Pull each line holding "label" out of the entries below.

(Dataset records)
-*-

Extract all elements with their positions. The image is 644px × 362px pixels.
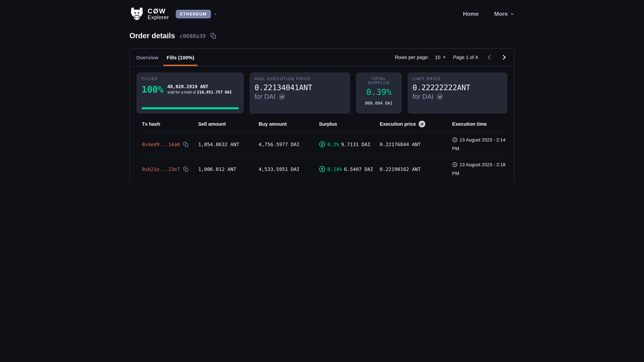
swap-icon[interactable]: ⇄	[278, 93, 286, 100]
limit-price-value: 0.22222222ANT	[412, 83, 502, 92]
tab-fills[interactable]: Fills (100%)	[163, 49, 198, 66]
total-surplus-label: TOTAL SURPLUS	[361, 77, 397, 85]
filled-card: FILLED 100% 48,020.1919 ANT sold for a t…	[136, 72, 244, 114]
execution-time: 13 August 2023 - 2:18 PM	[452, 161, 506, 178]
tabs-row: Overview Fills (100%) Rows per page: 10 …	[130, 49, 514, 66]
filled-sold-total: sold for a total of 216,951.757 DAI	[167, 90, 238, 94]
network-selector[interactable]: ETHEREUM ▼	[176, 10, 217, 18]
pagination-controls: Rows per page: 10 ▼ Page 1 of 4	[395, 49, 508, 66]
execution-time: 13 August 2023 - 2:14 PM	[452, 136, 506, 153]
nav-home[interactable]: Home	[463, 11, 479, 17]
rows-per-page-label: Rows per page:	[395, 55, 429, 60]
table-header-row: Tx hash Sell amount Buy amount Surplus E…	[138, 116, 506, 132]
swap-icon[interactable]: ⇄	[436, 93, 444, 100]
limit-price-card: LIMIT PRICE 0.22222222ANT for DAI ⇄	[408, 72, 508, 114]
logo-title: CØW	[148, 8, 169, 15]
nav-more[interactable]: More	[494, 11, 514, 17]
filled-percent: 100%	[142, 84, 163, 94]
limit-price-quote: for DAI	[412, 93, 434, 100]
rows-per-page-select[interactable]: 10 ▼	[435, 55, 446, 60]
filled-amount: 48,020.1919 ANT	[167, 84, 238, 89]
surplus-cell: 0.14% 6.5407 DAI	[319, 166, 380, 172]
order-details-header: Order details c0688a39	[130, 31, 514, 41]
cow-explorer-logo[interactable]: CØW Explorer	[130, 7, 169, 21]
tab-overview[interactable]: Overview	[133, 49, 162, 66]
col-tx-hash: Tx hash	[138, 121, 198, 127]
sell-amount: 1,054.8632 ANT	[198, 142, 258, 147]
main-nav: Home More	[463, 11, 514, 17]
clock-icon	[452, 162, 458, 167]
logo-subtitle: Explorer	[148, 15, 169, 20]
surplus-up-icon	[319, 141, 325, 147]
buy-amount: 4,756.5977 DAI	[258, 142, 319, 147]
copy-icon[interactable]	[183, 166, 188, 172]
col-surplus: Surplus	[319, 121, 380, 127]
execution-price: 0.22176844 ANT	[380, 142, 452, 147]
avg-price-value: 0.22134041ANT	[254, 83, 345, 92]
total-surplus-amount: 860.894 DAI	[365, 100, 393, 106]
order-panel: Overview Fills (100%) Rows per page: 10 …	[130, 48, 514, 181]
next-page-button[interactable]	[501, 54, 508, 61]
fills-table: Tx hash Sell amount Buy amount Surplus E…	[138, 116, 506, 181]
surplus-amount: 9.7131 DAI	[341, 142, 370, 147]
avg-execution-price-card: AVG. EXECUTION PRICE 0.22134041ANT for D…	[250, 72, 350, 114]
buy-amount: 4,533.5951 DAI	[258, 166, 319, 172]
avg-price-quote: for DAI	[254, 93, 276, 100]
sell-amount: 1,006.012 ANT	[198, 166, 258, 172]
caret-down-icon: ▼	[214, 12, 217, 16]
swap-icon[interactable]: ⇄	[418, 121, 425, 127]
network-badge: ETHEREUM	[176, 10, 211, 18]
top-navigation-bar: CØW Explorer ETHEREUM ▼ Home More	[130, 0, 514, 23]
order-id: c0688a39	[180, 33, 206, 39]
clock-icon	[452, 137, 458, 143]
execution-price: 0.22190162 ANT	[380, 166, 452, 172]
limit-price-label: LIMIT PRICE	[412, 77, 502, 81]
fill-progress-bar	[142, 107, 239, 109]
cow-logo-icon	[130, 7, 144, 21]
copy-icon[interactable]	[183, 142, 188, 147]
surplus-cell: 0.2% 9.7131 DAI	[319, 141, 380, 147]
tx-hash-link[interactable]: 0xb21e...23e7	[142, 166, 180, 172]
surplus-percent: 0.14%	[327, 166, 342, 172]
page-title: Order details	[130, 31, 175, 40]
total-surplus-percent: 0.39%	[366, 87, 392, 97]
caret-down-icon: ▼	[443, 56, 446, 59]
avg-price-label: AVG. EXECUTION PRICE	[254, 77, 345, 81]
page-status: Page 1 of 4	[453, 55, 478, 60]
cow-explorer-app: CØW Explorer ETHEREUM ▼ Home More	[0, 0, 644, 181]
previous-page-button[interactable]	[486, 54, 493, 61]
col-execution-time: Execution time	[452, 121, 506, 127]
copy-order-id-button[interactable]	[210, 33, 216, 39]
tx-hash-link[interactable]: 0x4ed9...14a0	[142, 142, 180, 147]
col-sell-amount: Sell amount	[198, 121, 258, 127]
surplus-amount: 6.5407 DAI	[344, 166, 373, 172]
total-surplus-card: TOTAL SURPLUS 0.39% 860.894 DAI	[356, 72, 402, 114]
col-execution-price: Execution price ⇄	[380, 121, 452, 127]
summary-cards: FILLED 100% 48,020.1919 ANT sold for a t…	[136, 72, 508, 114]
table-body: 0x4ed9...14a0 1,054.8632 ANT 4,756.5977 …	[138, 132, 506, 181]
filled-label: FILLED	[142, 77, 239, 81]
surplus-up-icon	[319, 166, 325, 172]
table-row: 0xb21e...23e7 1,006.012 ANT 4,533.5951 D…	[138, 157, 506, 181]
chevron-down-icon	[510, 12, 514, 16]
rows-per-page-value: 10	[435, 55, 440, 60]
logo-wordmark: CØW Explorer	[148, 8, 169, 20]
table-row: 0x4ed9...14a0 1,054.8632 ANT 4,756.5977 …	[138, 132, 506, 157]
col-buy-amount: Buy amount	[258, 121, 319, 127]
surplus-percent: 0.2%	[327, 142, 339, 147]
chevron-right-icon	[501, 54, 508, 61]
chevron-left-icon	[486, 54, 493, 61]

-*-

• _ANSWER TO THE EXERCISE_:
total-surplus-label: TOTAL SURPLUS	[361, 77, 397, 85]
rows-per-page-label: Rows per page:	[395, 55, 429, 60]
limit-price-label: LIMIT PRICE	[412, 77, 502, 81]
avg-price-label: AVG. EXECUTION PRICE	[254, 77, 345, 81]
filled-label: FILLED	[142, 77, 239, 81]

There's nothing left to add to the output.